For the same reason *CD* is also double *CG.* But *AB* equals *CD,* therefore *AF* also equals *CG.*

Also, since *AE* equals *EC,* the square on *AE* also equals the square on *EC.* But the sum of the squares on *AF* and *EF* equals the square on *AE,* for the angle at *F* is right, and the sum of the squares on *EG* and *GC* equals the square on *EC,* for the angle at *G* is right.

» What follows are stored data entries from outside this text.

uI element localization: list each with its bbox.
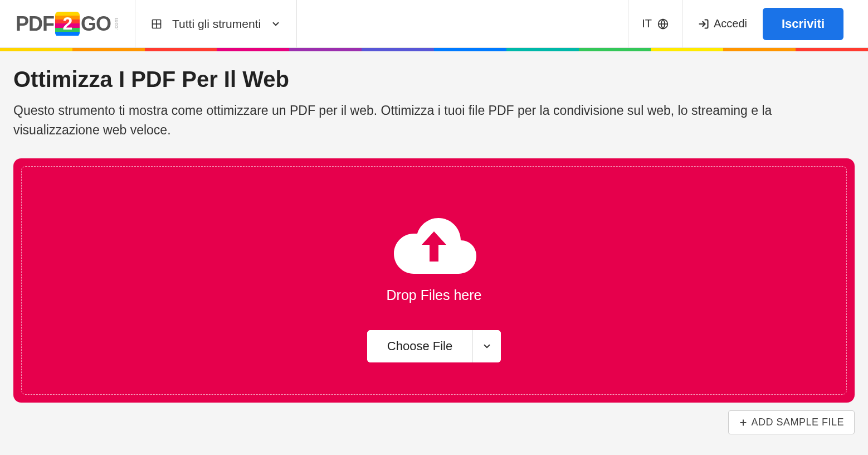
logo[interactable]: PDF 2 GO .com <box>0 0 135 47</box>
plus-icon <box>739 418 748 427</box>
logo-com-text: .com <box>113 18 119 30</box>
add-sample-row: ADD SAMPLE FILE <box>13 410 855 434</box>
choose-file-dropdown[interactable] <box>472 330 501 362</box>
language-code: IT <box>642 17 652 30</box>
choose-file-group: Choose File <box>367 330 501 362</box>
all-tools-menu[interactable]: Tutti gli strumenti <box>135 0 297 47</box>
main-content: Ottimizza I PDF Per Il Web Questo strume… <box>0 51 868 434</box>
chevron-down-icon <box>482 341 492 351</box>
drop-files-text: Drop Files here <box>387 287 482 303</box>
page-subtitle: Questo strumento ti mostra come ottimizz… <box>13 101 827 139</box>
chevron-down-icon <box>271 19 281 29</box>
choose-file-button[interactable]: Choose File <box>367 330 472 362</box>
login-label: Accedi <box>714 17 747 30</box>
login-icon <box>698 18 709 30</box>
globe-icon <box>657 18 669 30</box>
logo-two-badge: 2 <box>55 12 80 36</box>
logo-go-text: GO <box>81 12 111 36</box>
add-sample-label: ADD SAMPLE FILE <box>751 417 844 428</box>
cloud-upload-icon <box>389 210 479 277</box>
dropzone-inner: Drop Files here Choose File <box>21 166 847 395</box>
logo-pdf-text: PDF <box>16 12 54 36</box>
signup-button[interactable]: Iscriviti <box>763 8 843 40</box>
page-title: Ottimizza I PDF Per Il Web <box>13 67 855 92</box>
language-selector[interactable]: IT <box>628 0 682 47</box>
rainbow-divider <box>0 48 868 51</box>
add-sample-file-button[interactable]: ADD SAMPLE FILE <box>728 410 855 434</box>
file-dropzone[interactable]: Drop Files here Choose File <box>13 158 855 403</box>
top-navbar: PDF 2 GO .com Tutti gli strumenti <box>0 0 868 48</box>
login-button[interactable]: Accedi <box>682 0 763 47</box>
all-tools-label: Tutti gli strumenti <box>172 17 261 31</box>
grid-icon <box>151 18 162 30</box>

Therefore the sum of the squares on *AF* and *FE* equals the sum of the squares on *CG* and *GE,* of which the square on *AF* equals the square on *CG,* for *AF* equals *CG.* Therefore the remaining square on *FE* equals the square on *EG.* Therefore *EF* equals *EG.*

But straight lines in a circle are said to be equally distant from the center when the perpendiculars drawn to them from the center are equal. Therefore *AB* and *CD* are equally distant from the center.

Next, let the straight lines *AB* and *CD* be equally distant from the center, that is, let *EF* equal *EG.*

I say that *AB* also equals *CD.*

For, with the same construction, we can prove, as before, that *AB* is double *AF,* and *CD* double *CG.* And, since *AE* equals *CE,* the square on *AE* equals the square on *CE.* But the sum of the squares on *EF* and *FA* equals the square on *AE,* and the sum of the squares on *EG* and *GC* equals the square on *CE.*

Therefore the sum of the squares on *EF* and *FA* equals the sum of the squares on *EG* and *GC,* of which the square on *EF* equals the square on *EG,* for *EF* equals *EG.* Therefore the remaining square on *AF* equals the square on *CG.* Therefore *AF* equals *CG.* And *AB* is double *AF,* and *CD* double *CG,* therefore *AB* equals *CD.*

Therefore *equal straight lines in a circle are equally distant from the center, and those which are equally distant from the center equal one another.*

Q.E.D.

This proposition is used in the next one.